Integrated Experiential and Active Learning Model of Teaching a Multidisciplinary Engineering Capstone

Mohsen Dorodchi
Professor
University of Northern Carolina at Charlotte
Location
Virtual
Organizer
Aaron McPherson

Join us on Zoom: https://ucsc.zoom.us/j/97472270498?pwd=NnRHREFuRlJ6ZGxBeXJTUytrRGFMQT09

Description: 
Active learning model of teaching seems to provide a solid framework for teaching project-based courses which are heavily built around teamwork. On the other hand, experiential learning has proven to be an effective learning model for engineering courses. In this model of capstone, we assume multidisciplinary teams of students working on real-world projects such as hybrid/electric cars, green-energy cloud services, solar-panel farms for energy efficient water treatment plants, etc. Then, the course would provide the project design and management tools as well as necessary practices based on experiential and active learning models to students to prepare them for implementing the project as a major learning experience in their degrees. The course activities include, requirements engineering, agile project management, task identification and estimation, etc. as well as modeling of the problem and possible solutions. This teaching presentation would include some sample activities for the audience as well.

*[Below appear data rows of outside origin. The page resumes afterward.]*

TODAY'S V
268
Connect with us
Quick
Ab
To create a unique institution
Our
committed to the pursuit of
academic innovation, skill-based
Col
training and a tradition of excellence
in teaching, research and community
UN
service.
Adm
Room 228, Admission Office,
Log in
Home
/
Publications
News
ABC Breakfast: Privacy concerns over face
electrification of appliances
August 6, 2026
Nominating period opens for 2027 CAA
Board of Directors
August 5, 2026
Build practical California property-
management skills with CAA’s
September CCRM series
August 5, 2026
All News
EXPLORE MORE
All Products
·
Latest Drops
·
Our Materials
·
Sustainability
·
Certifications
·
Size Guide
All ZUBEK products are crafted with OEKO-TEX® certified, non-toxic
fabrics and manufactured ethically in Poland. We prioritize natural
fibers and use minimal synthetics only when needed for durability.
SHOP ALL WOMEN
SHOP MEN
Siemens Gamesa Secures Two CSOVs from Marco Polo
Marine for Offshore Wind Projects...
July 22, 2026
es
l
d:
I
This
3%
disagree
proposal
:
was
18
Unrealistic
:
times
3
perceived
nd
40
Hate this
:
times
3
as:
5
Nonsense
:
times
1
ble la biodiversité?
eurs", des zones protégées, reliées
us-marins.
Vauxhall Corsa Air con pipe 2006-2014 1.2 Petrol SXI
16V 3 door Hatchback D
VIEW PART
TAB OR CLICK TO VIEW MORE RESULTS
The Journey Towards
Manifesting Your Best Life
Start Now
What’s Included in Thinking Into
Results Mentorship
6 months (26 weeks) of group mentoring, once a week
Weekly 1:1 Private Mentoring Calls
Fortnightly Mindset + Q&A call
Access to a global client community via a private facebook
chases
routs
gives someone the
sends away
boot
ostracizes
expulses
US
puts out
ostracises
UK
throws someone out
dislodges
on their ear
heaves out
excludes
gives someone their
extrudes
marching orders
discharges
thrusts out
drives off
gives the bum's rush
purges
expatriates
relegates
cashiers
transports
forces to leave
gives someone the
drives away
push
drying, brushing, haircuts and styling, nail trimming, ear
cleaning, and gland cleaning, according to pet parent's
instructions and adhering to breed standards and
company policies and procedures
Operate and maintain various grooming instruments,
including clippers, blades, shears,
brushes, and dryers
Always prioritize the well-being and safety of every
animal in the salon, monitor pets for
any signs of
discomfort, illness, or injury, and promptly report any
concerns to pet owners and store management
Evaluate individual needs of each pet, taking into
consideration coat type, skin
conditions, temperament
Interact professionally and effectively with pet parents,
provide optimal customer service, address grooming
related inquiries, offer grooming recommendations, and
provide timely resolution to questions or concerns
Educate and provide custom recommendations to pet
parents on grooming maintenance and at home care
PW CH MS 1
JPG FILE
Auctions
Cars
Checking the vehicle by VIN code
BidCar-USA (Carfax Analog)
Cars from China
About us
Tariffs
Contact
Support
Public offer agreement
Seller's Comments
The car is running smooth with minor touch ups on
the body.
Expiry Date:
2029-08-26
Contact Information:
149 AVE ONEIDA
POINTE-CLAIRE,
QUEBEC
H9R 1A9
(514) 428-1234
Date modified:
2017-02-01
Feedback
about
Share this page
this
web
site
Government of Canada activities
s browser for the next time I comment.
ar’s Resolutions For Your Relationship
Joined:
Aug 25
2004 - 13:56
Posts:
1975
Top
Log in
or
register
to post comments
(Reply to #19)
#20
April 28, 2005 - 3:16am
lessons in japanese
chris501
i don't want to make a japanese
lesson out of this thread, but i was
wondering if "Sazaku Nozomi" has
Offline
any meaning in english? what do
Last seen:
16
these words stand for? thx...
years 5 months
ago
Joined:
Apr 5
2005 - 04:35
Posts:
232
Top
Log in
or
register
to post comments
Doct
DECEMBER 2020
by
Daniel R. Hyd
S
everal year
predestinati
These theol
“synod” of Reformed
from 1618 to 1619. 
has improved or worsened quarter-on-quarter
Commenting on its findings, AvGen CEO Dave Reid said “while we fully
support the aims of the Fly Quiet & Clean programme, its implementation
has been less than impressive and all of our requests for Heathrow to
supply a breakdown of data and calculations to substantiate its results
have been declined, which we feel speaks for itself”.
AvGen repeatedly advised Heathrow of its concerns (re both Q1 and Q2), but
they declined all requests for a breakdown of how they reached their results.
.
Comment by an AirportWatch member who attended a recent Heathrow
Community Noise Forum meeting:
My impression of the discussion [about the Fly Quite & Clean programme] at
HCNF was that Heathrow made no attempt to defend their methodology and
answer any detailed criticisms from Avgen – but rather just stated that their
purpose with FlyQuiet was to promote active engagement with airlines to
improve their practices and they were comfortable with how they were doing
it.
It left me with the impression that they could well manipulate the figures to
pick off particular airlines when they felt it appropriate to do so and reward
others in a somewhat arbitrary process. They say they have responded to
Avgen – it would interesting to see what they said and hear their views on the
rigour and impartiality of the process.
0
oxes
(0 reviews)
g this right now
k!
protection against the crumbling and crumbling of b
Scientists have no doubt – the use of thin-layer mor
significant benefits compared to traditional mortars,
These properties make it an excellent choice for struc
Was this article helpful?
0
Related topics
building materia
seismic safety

Speaker Bio: Mohsen Dorodchi earned his Ph.D. in December of 2000 in electrical engineering and computer science. He has worked as software developer and engineer and senior system engineer for a number of years before starting his academic career. He has been an educator in computer science for over 22 years teaching diverse courses in computer science including introductory programming, data structures, software engineering, databases, etc. Dr. Dorodchi’s has been extensively working on evidence-based teaching innovation, computer science education research, educational tool development, and K12 outreach curriculum development and broadening participation in computing. His recent research includes predictive and learning analytics focusing on students’ success and software tool development to support students' success has been supported by NSF, State of North Carolina, and industry supports.